→ Exercise prompt
Your task is to find every line in the records that holds the string "Magazin" and copy it.

Segment Start: Materials provided

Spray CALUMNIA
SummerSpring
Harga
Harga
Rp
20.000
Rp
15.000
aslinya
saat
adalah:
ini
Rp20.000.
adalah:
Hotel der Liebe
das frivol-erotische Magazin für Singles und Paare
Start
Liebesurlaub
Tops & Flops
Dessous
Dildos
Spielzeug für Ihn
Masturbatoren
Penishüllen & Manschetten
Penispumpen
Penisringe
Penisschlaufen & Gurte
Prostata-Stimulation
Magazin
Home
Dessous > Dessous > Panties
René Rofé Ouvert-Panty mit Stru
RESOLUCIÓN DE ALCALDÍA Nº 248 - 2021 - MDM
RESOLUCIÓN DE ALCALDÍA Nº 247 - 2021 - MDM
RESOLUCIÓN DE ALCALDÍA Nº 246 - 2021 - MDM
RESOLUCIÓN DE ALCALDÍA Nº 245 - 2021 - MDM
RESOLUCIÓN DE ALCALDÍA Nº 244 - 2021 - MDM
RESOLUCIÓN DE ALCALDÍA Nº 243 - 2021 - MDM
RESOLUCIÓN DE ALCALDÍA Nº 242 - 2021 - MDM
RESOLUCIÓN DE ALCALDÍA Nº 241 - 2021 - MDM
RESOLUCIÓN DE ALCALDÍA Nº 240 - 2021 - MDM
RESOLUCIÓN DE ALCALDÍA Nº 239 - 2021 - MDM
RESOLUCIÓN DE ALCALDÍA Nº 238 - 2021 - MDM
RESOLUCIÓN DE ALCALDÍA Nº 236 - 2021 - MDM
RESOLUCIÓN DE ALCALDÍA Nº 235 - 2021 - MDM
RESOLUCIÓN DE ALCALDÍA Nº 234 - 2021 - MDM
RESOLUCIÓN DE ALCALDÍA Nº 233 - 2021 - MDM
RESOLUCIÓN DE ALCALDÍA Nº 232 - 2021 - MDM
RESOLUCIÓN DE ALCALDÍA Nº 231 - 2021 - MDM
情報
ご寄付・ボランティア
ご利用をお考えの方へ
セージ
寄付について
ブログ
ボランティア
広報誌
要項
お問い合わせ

Segment End: Materials provided

→ Exercise response
das frivol-erotische Magazin für Singles und Paare
Magazin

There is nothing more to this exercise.